It is great to hear about the passenger business doing well in the U.K, but there is no mention of the growing freight business in the U.K. which has had it’s own problems with capacity and need for lines to be re-opened. I am glad Beeching’s destruction is being reversed, the fact that more private sector involvement could have been the way to save rail service was not thought of at the time. Imagine if the U.K had a short line movement like the U.S.A. the wagon load freight business might have survived and many lines could have been saved and made viable by low cost service orientated operators.
It shows what horrible things can happen when an elitist like Richard Beeching has the power to destroy a significant part of British civilization.
The unfortunate thing is that some critically needed routes can no longer be easily resurrected. It only needs one short segment completely blocked by a major urban redevelopment to mean linking surviving segments is completely unfeasible. Short sighted planning with an agenda at its worst but, alas, also familiar this side of the Atlantic.
John
It is unfortunate. Britain invented railroads and gave them to the world. And the world is still accepting this gift. To see then trashed in the place that they did so much for is sad indeed.

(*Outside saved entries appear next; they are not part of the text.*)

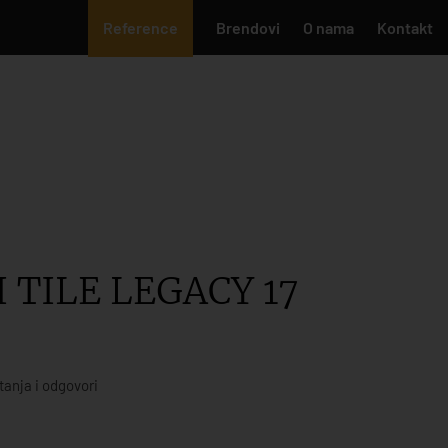
Reference
Brendovi
O nama
Kontakt
 TILE LEGACY 17
tanja i odgovori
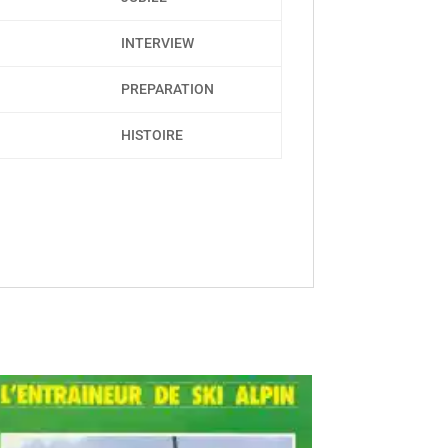
INTERVIEW
PREPARATION
HISTOIRE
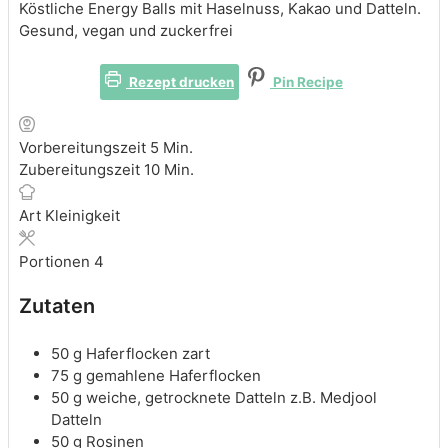
Köstliche Energy Balls mit Haselnuss, Kakao und Datteln.
Gesund, vegan und zuckerfrei
Rezept drucken
Pin Recipe
Minuten
Vorbereitungszeit
5
Min.
Minuten
Zubereitungszeit
10
Min.
Art
Kleinigkeit
Portionen
4
Zutaten
50
g
Haferflocken
zart
75
g
gemahlene Haferflocken
50
g
weiche, getrocknete Datteln
z.B. Medjool
Datteln
50
g
Rosinen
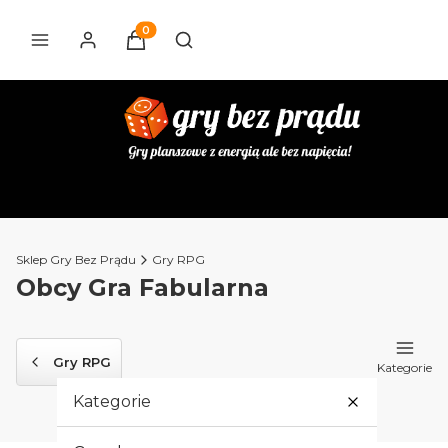
Produkty w koszyku: 0. Zobacz szczegóły
Otwórz wyszukiwarkę
Sklep Gry Bez Prądu
Gry RPG
Obcy Gra Fabularna
Gry RPG
Kategorie
Kategorie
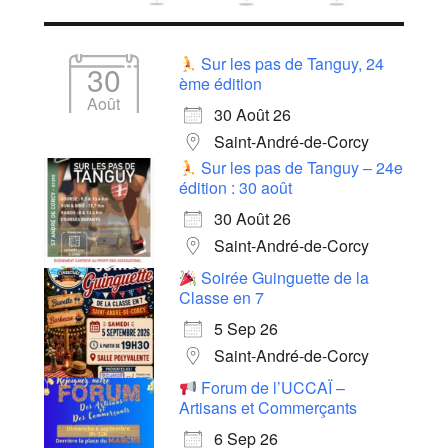
Sur les pas de Tanguy, 24
30
ème édition
Août
30 Août 26
Saint-André-de-Corcy
Sur les pas de Tanguy – 24e
édition : 30 août
30 Août 26
Saint-André-de-Corcy
Soirée Guinguette de la
Classe en 7
5 Sep 26
Saint-André-de-Corcy
Forum de l’UCCAÏ –
Artisans et Commerçants
6 Sep 26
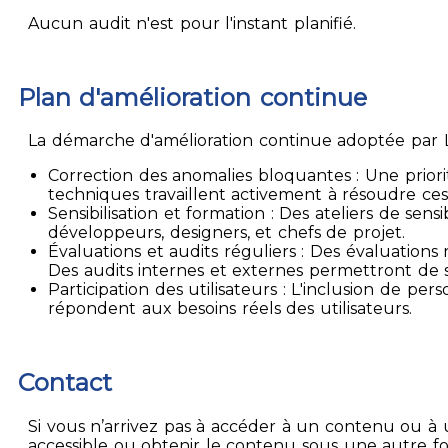
Aucun audit n'est pour l'instant planifié.
Plan d'amélioration continue
La démarche d'amélioration continue adoptée par La
Correction des anomalies bloquantes : Une priori
techniques travaillent activement à résoudre ces
Sensibilisation et formation : Des ateliers de sen
développeurs, designers, et chefs de projet.
Évaluations et audits réguliers : Des évaluation
Des audits internes et externes permettront de su
Participation des utilisateurs : L'inclusion de p
répondent aux besoins réels des utilisateurs.
Contact
Si vous n’arrivez pas à accéder à un contenu ou à 
accessible ou obtenir le contenu sous une autre f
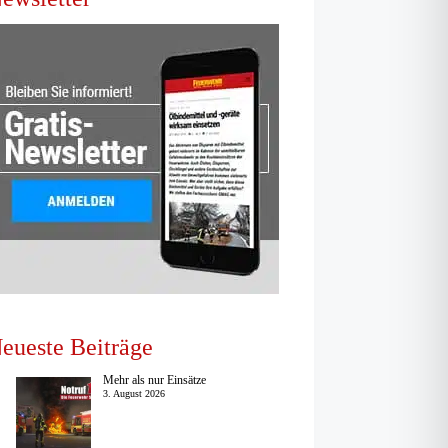
eueste Beiträge
Mehr als nur Einsätze
3. August 2026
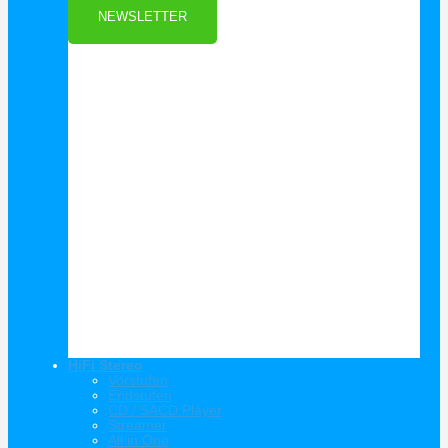
NEWSLETTER
HiFi Stereo
Vorstufen
Endstufen
CD / SACD Player
Streamer
All in One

A little bit of context would be appropriate. When Lord Beeching presided over the abandonment of much of the lightly-used trackage of British Railways in the 1960’s, the organisation was in wretched financial shape and was losing buckets of money. Services were being provided that weren’t being used and lines that carried little traffic or paralleled better-engineered lines were still in place. It was quite comparable to the situation in the Northeast in the 1960’s and early 1970’s. Massive line abandonments occurred because it was too expensive to keep these lines in place.
At any rate, nobody had a crystal ball that could accurate project traffic patterns 40 years into the future.
Paul: Thanks for introducing some factual context into this thread.